If the system does not use the separation principle well enough, race conditions may be used for attacks. Race conditions is when the timing of the execution (severely) affects the outcome (of computations). Gollmann has a historic example from CTSS (the Compatible Timesharing System) of the 1960s, but similar problems are found on a daily/weekly/monthly basis even today.
Example:
- A program uses a file in /tmp to store intermediary data (e.g. the password file being edited(!)), which is later used (e.g. as the real password file(!))

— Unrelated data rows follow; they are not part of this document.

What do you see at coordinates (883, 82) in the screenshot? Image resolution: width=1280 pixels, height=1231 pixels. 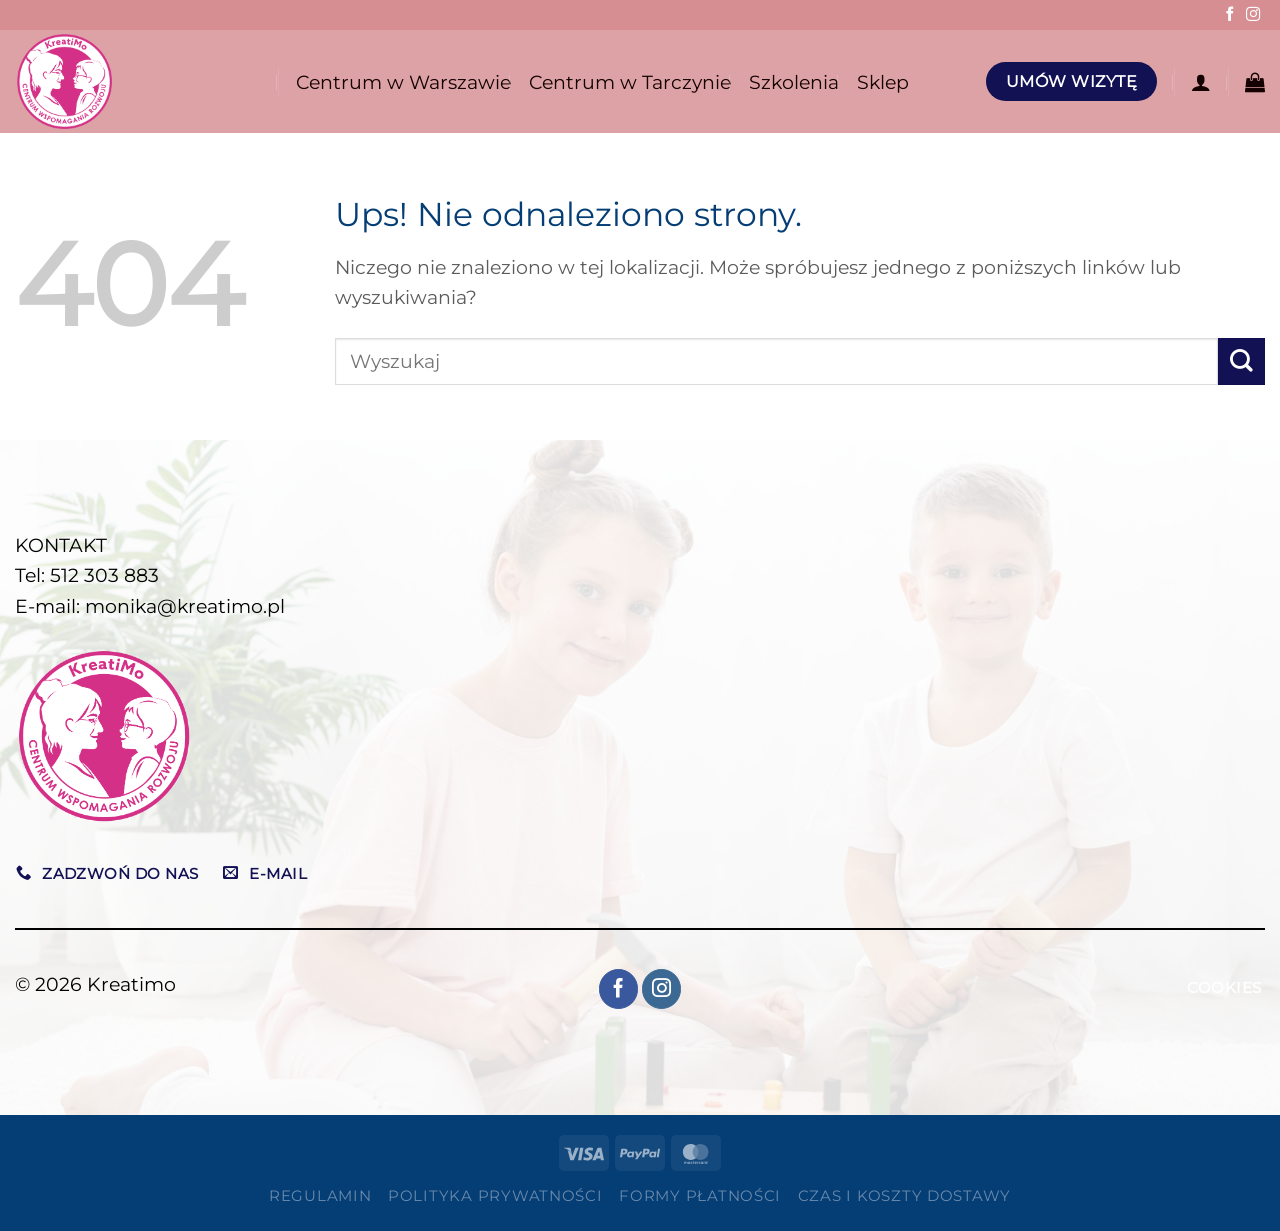 I see `Sklep` at bounding box center [883, 82].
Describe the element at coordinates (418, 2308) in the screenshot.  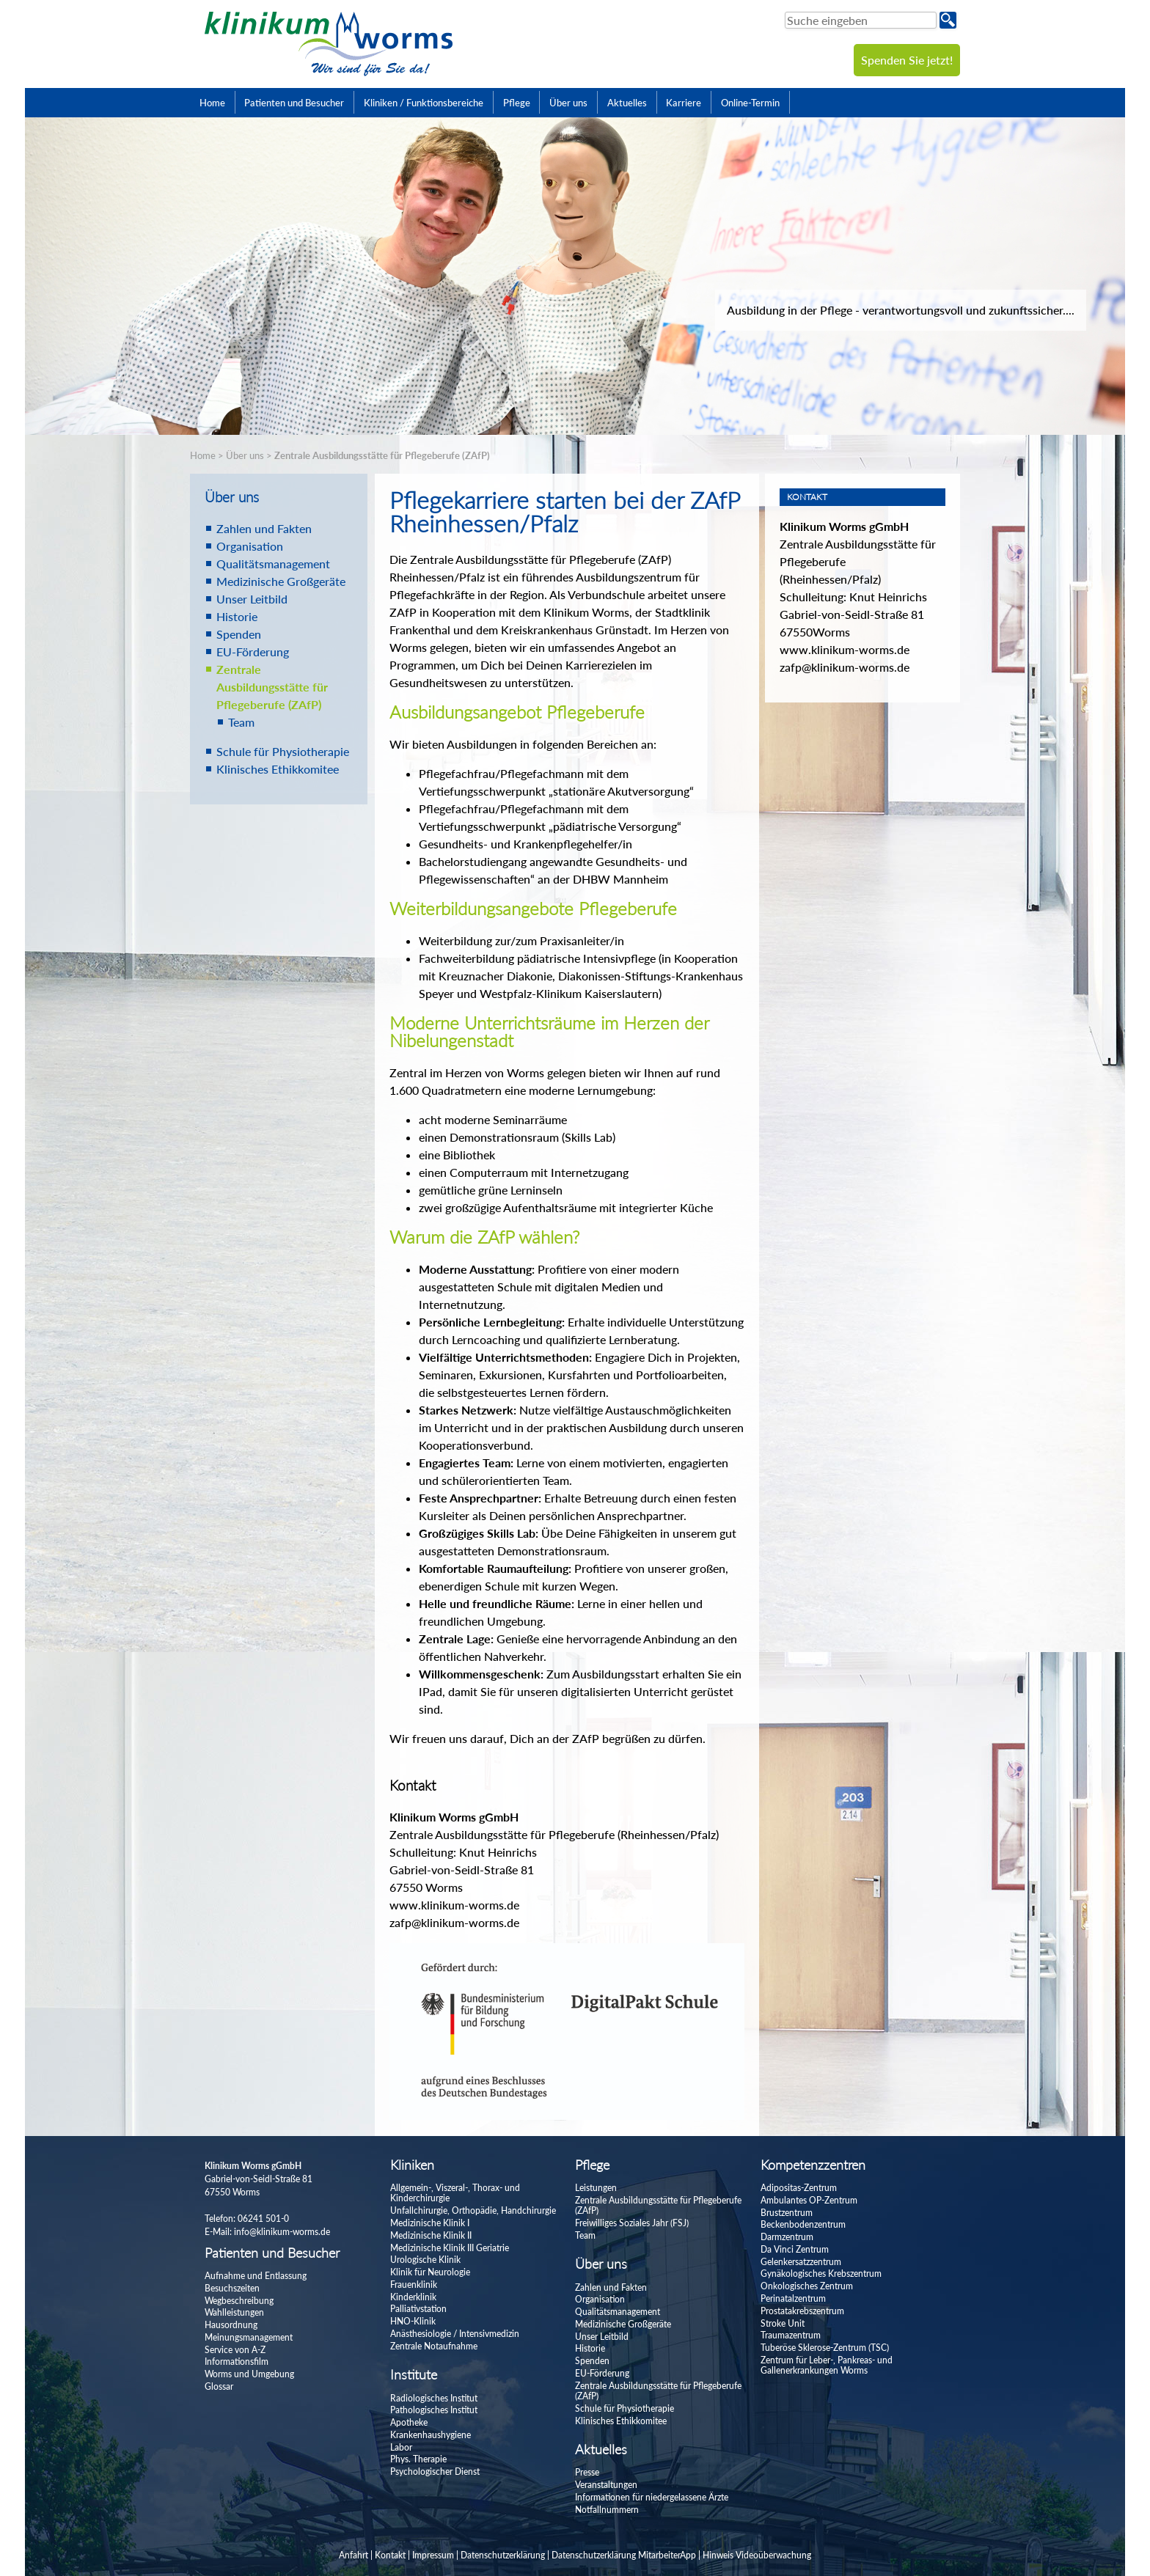 I see `Palliativstation` at that location.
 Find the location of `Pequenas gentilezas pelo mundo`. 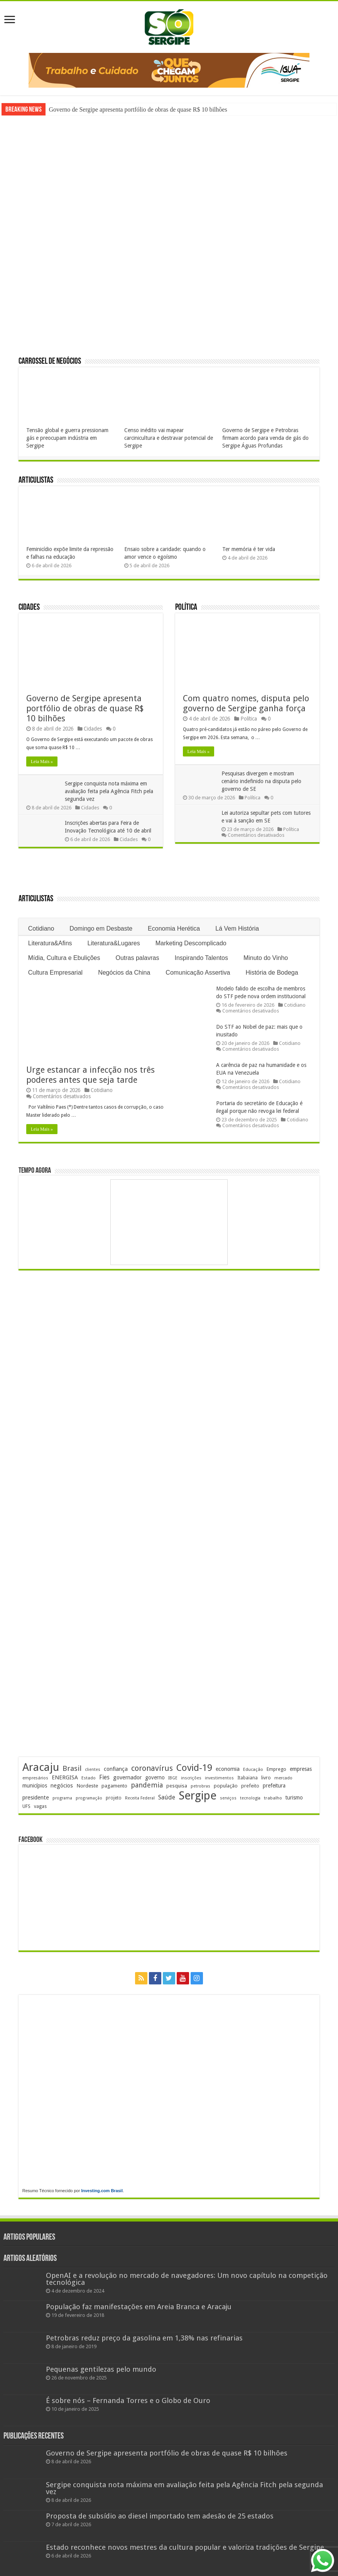 Pequenas gentilezas pelo mundo is located at coordinates (101, 2369).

- Even if files are by default protected, problems:
- without the "sticky bit" (see Unix security), anyone can replace the file, and if done at the right moment, may not be detected
- with the sticky bit, if the file name can be predicted, it can be created ahead of time with a malicious owner/protection
Defenses
Validate inputs: do type-checking, use canonical forms, do bounds-checking
- type checking can check not only for "memory integrity" but also for information flows and other security aspects
Hardware support: e.g. to protect against stack overflow attacks, the stack can be set to non-executable, you can enforce either write or execute permission on memory, etc. Sometimes this breaks old software, sometimes not.
Software support: examples
- change function call mechanism to place a (random) check value ("canary") below return address on stack, and check that it is intact before returning from the function. Requires recompilation.
- use programming language with bounds checking
Source analysis: compilers can check for "dangerous" functions (e.g. gets) and uses of functions, type checking, and perform "deeper" analysis of known security issues. The OpenBSD Unix distribution uses tools to catch all "simple" pitfalls.
Testing: similar to penetration testing over the network, testing for known vulnerabilities.
Least privilege and other design principles (cf end of Models) are always good to consider.
And of course, keep your system up-to-date with respect to security patches and updates (including "virus" protection). When a new vulnerability is found, a new patch/update is created, and quickly new attacks based on the vulnerability are created - sometimes because the vulnerability is made public, sometimes not.